On June 2nd, the Vermont Supreme Court issued its decision in North Country Sportsman's Club v. Town of Williston, which tested the ability of the town to enforce a noise ordinance against the Club for operating a shooting range. The Supreme Court reversed a lower court’s ruling, and held that Vermont’s range protection statutes prevented the town from restricting noise unless it exceeded “historic levels of shooting” at the range.
North Country Sportsman’s Club has operated a trap shooting range just east of Burlington, Vermont for nearly 50 years. For the past two decades, the club’s has allowed its 100 members and guests to shoot from 4pm to dusk on Wednesdays and 9am to 4pm on Sundays. For special events, such as monthly Saturday competitions, the club would give the town 48 hours’ notice.
Like many locations with outdoor ranges, the Town of Williston has grown over the years from a rural farming community to a popular suburb of Burlington, the state’s largest city. Indeed, its two best-known residents are well-known gun control advocates Ben Cohen and Jerry Greenfield of Ben & Jerry’s Ice Cream fame.
In 2004, Williston adopted a noise ordinance prohibiting any “excessive, unnecessary, unreasonably loud noise or disturbance, which disturbs, destroys, or endangers the comfort, health, peace, or safety of others within the immediate vicinity of the noise or disturbance.” It further required that “sport shooting uses permitted prior to January 1, 2005” would have their hours of operation “determined through a written agreement with the Town.” While the ordinance took effect of January 1, 2005, the Club did not immediately enter into an agreement.
In 2006, the Vermont Legislature enhanced shooting range protections by amending the state preemption law to prohibit municipalities from adopting ordinances that would “prohibit, reduce, or limit discharge at any existing sport shooting range.” The law was signed into law by the governor on May 22, 2006 and took immediate effect. One year after passage of the state provision, the Club entered into an agreement with the town in May 2007 to allow the weekly Wednesday and Sunday shooting hours and special events with 48 hours’ notice.

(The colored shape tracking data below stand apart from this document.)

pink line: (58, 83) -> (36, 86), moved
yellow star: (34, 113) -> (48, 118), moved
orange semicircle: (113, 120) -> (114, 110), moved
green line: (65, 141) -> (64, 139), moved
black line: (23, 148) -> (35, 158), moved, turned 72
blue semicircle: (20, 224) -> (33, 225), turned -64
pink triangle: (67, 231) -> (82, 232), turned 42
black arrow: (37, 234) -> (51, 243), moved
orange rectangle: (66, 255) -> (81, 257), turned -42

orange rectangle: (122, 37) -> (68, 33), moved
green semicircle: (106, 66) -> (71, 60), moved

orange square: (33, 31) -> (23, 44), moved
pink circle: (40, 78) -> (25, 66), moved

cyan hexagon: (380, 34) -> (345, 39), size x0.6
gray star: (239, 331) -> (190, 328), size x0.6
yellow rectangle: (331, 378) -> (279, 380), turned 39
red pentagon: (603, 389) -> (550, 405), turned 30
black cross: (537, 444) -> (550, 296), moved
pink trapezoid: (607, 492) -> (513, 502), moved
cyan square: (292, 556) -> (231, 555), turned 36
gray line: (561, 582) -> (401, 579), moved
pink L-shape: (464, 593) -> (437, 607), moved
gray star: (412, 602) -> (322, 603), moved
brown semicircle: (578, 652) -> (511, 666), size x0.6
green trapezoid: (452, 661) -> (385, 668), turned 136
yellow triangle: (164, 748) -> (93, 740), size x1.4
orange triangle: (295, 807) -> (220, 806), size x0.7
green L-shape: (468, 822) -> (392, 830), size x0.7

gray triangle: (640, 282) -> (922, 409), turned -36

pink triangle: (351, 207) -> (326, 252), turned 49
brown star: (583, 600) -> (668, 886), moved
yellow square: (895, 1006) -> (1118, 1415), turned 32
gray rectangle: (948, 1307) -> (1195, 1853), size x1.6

In 2014, Williston demanded that the Club limit its once-a-month Saturday special events to five or six a year. The Club refused and withdrew from the agreement, and over the next two weeks the town sent police to the range several times and issued noise citations against the Club. The Club responded by bringing suit against the town for relief.
The trial court’s October 2015 ruling is evidence that “if you torture a statute long enough, it will confess to whatever you want it to.” It upheld the town noise ordinance, finding that while state law prohibited local restrictions on firearm discharge at the range, the town could still regulate firearm noise. In support of its ruling, the court reasoned that the Club could use silencers or sound-restricting enclosures to reduce noise without limiting the amount of shooting at the range. It failed, however, to recognize that suppressors do not eliminate all noise and that any noise enclosure would require a 100 foot tall, 70,500-square-foot building that would not only be cost-prohibitive, but also violate the town’s 35-foot building height restriction.
The Vermont Supreme Court reversed the trial court’s decision and overturned the Williston ordinance. It found that the Vermont Legislature “specifically restricted municipal authority to prohibit, reduce, or limit discharge at any sport shooting range in existence as of May 2006.” In consequence, the town lacked any authority “to reduce the permissible use or discharge of firearms at the Club below the levels in effect on May 22, 2006.” It also rejected the lower court’s hair-splitting distinction between firearm discharge and firearm noise, finding instead that the legislative history of the 2006 amendment demonstrated that the Legislature intended to preempt both.
The Vermont Supreme Court’s ruling proves the value of NRA-ILA’s efforts to defend your rights. Since 1994, the number of states with range protection laws has grown from eight to 48, thereby ensuring that ranges remain open and range owners are protected from civil court action, criminal prosecution, or other local government interference. In like manner, 43 states now have preemption statutes to limit the authority of local governments to regulate firearms, which prevents local politicians from targeting gun owners and imposing restrictions more severe than state law. There remains, however, much work to do, and we count on your efforts and support to accomplish it.